Hi everyone!
Trump has been cleared by the Supreme Court to fire over 1,000 people in the Department of Education. Trump campaigned on this, and the court, after a lower court's ruling saying he could not fire a ton of people, voted 6-3, along party lines, in favor of letting the terminations go through. Linda McMahon is the first Education Secretary who was confirmed by the Senate into the position who promised to destroy the agency she was slated to lead.
The view of the Trump administration, per a Trump Truth Social post, is that by removing the DOE, the government is "giving the Power back to the PEOPLE." The determinations as to how schools and education departments will be handled at the state and local levels. Trump believes that this will mean that "America’s Students will be the best, brightest, and most Highly Educated anywhere in the World."
Congress would be the body that would need to officially shutter the department, since they were the ones that created it in 1979 under President Jimmy Carter. So what does the DOE do? The Department of Education administers federal grant programs like Title I, an $18.4 billion program for K-12 schools where there are high-rates of poverty. In practice, some of the funding is used for diversity programs and what's known as culturally responsive teaching. This is where teachers, instead of bringing students into the culture of education and academia, keep a student's education mired in their own limited backgrounds and bring their extra-curricular "culture" into the classroom. Funding for students with disabilities, as well as student loan programs, also fall under the DOE.

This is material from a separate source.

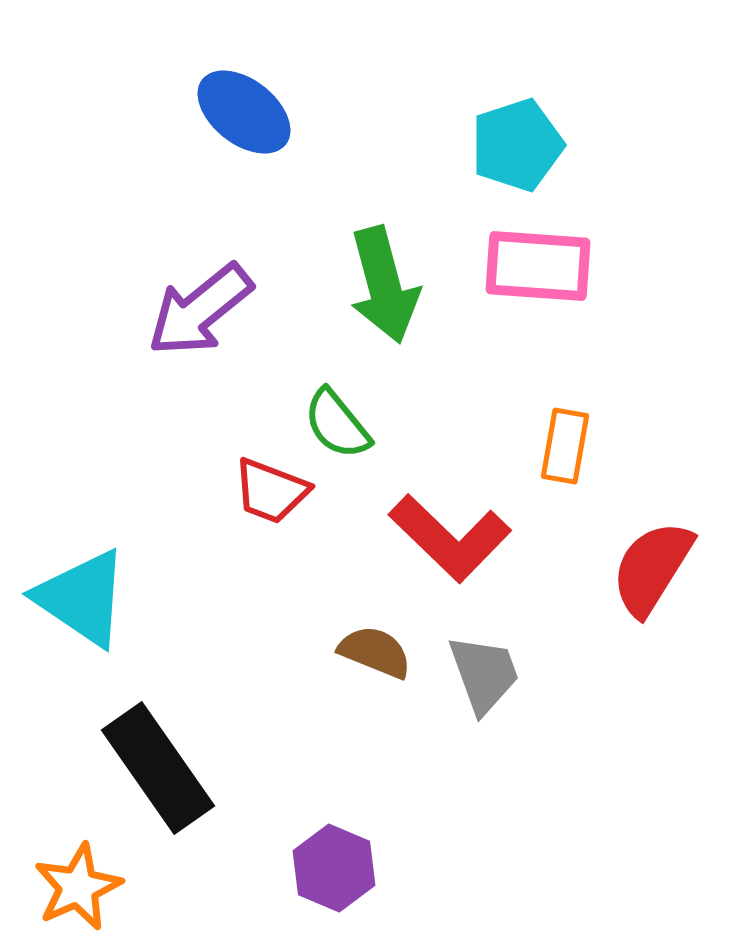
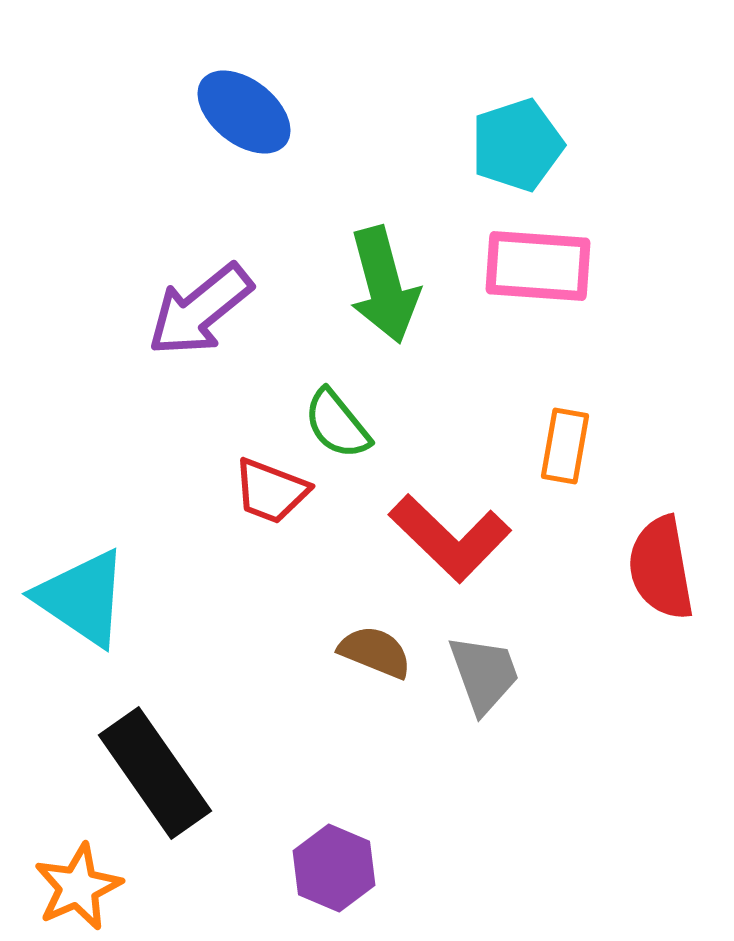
red semicircle: moved 9 px right; rotated 42 degrees counterclockwise
black rectangle: moved 3 px left, 5 px down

When I was in college, I had a part-time job at the school's Public Affairs Office, which was headed by a woman named Diane. Students on campus were protesting about something (it was always something) and while I was staying out of the fray, I did end up talking to Diane about it. The students were bothered by class distinctions at our very lefty, very small liberal arts school, and while I don't remember the nuances of their complaint, I remember what Diane said about class and education.
Part of education, she said, is taking on a new set of values, be they aesthetic, monetary, or goal-oriented, along with the rest of the class. By her estimation, once students graduated from our tiny school, they were all part of the same class—the educated class, steeped in essentially bougie values. By the time we graduated, we could all talk at length about Chaucer over brunch, we could get jobs in high-end fields, we could stand with poise and confidence, speak our minds—even if those views were a bit unorthodox, and hold our own with anyone. We graduated not just with a degree but a new position in the social order.

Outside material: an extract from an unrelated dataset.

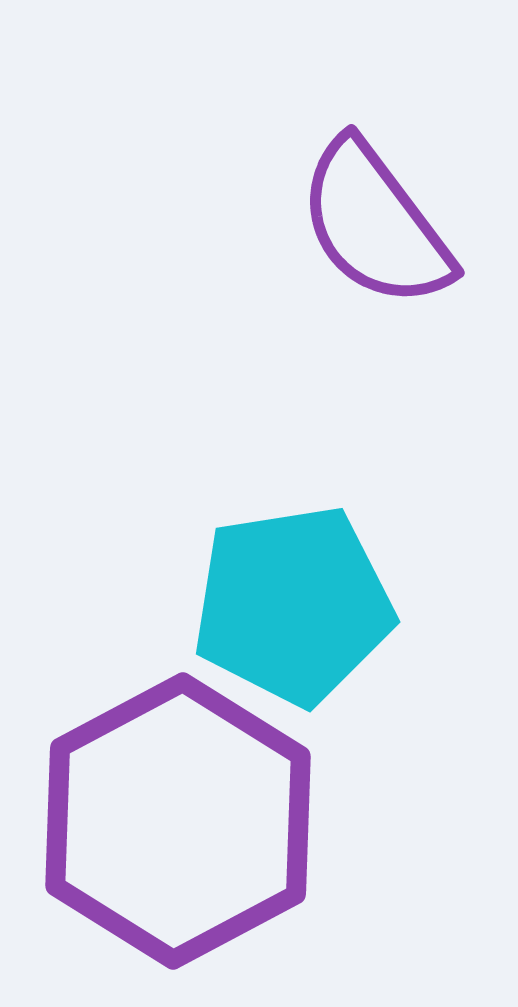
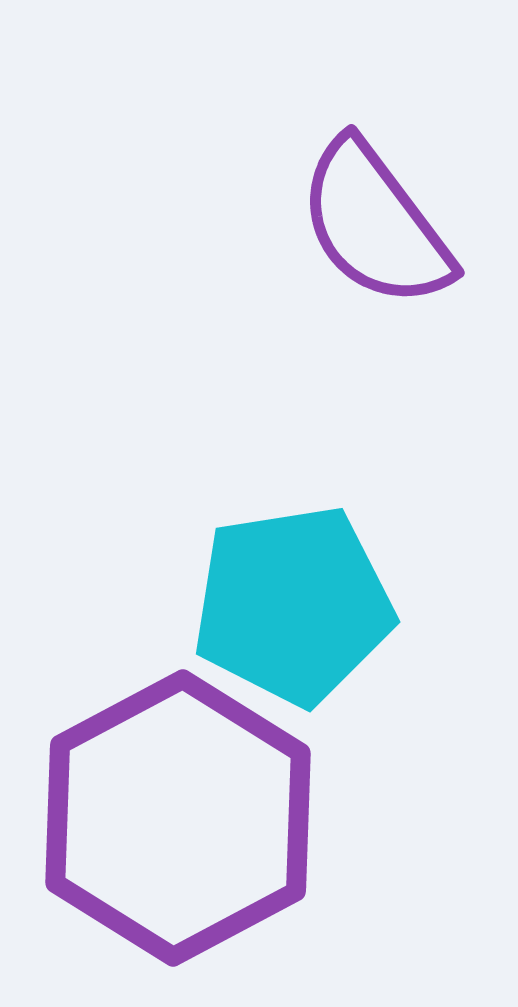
purple hexagon: moved 3 px up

Education is not just about test scores, and the elevation that comes with more learning, as it has tended to in our society, is not just about knowledge but about comportment, competence, confidence, and versatility. For some graduates, that's simply the status quo, the college degree is a rite of passage to gain adulthood into the culture in which they were raised. For others, such as those helped by Title I, a degree should, and does, offer class mobility, which is a uniquely American opportunity.
When we tell students who come from poverty and backgrounds that do not value education that this culture from which they come is as essential to success as that of academic success, we are breaking the promise of education entirely. The concept of culturally responsive education does not elevate students but leaves them trapped in cultural conditions that do not have the same kind of opportunities for success. Perhaps with a remaking of the culture of education in the United States, which has been hijacked by socialist-minded ideologues, leaving scholars begging at the gates, we can return to education to what it should be: a knowledge delivery system that elevates students toward greater opportunities than they could have gotten had they stayed home.

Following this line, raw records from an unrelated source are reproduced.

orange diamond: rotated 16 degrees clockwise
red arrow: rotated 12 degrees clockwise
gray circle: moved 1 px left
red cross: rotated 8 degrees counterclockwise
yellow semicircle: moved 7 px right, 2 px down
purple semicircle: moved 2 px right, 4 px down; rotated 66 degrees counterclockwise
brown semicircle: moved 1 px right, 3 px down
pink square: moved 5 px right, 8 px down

Trump has said that the end of the DOE does not mean the end of funding, but that these funds would be distributed via other agencies. For example, Treasury could handle student loads, which the administration is cutting back on anyway under the Big Beautiful Bill. The Office for Civil Rights will see cuts, as will the Institute of Education Sciences, which oversees federal testing to essentially deliver the Nation's Report Card. American education, even in public schools, was far better prior to 1979 than after it. That Nation's Report Card has been in continuous decline ever since. When what you're doing isn't working, it's a bold but necessary move to try something else.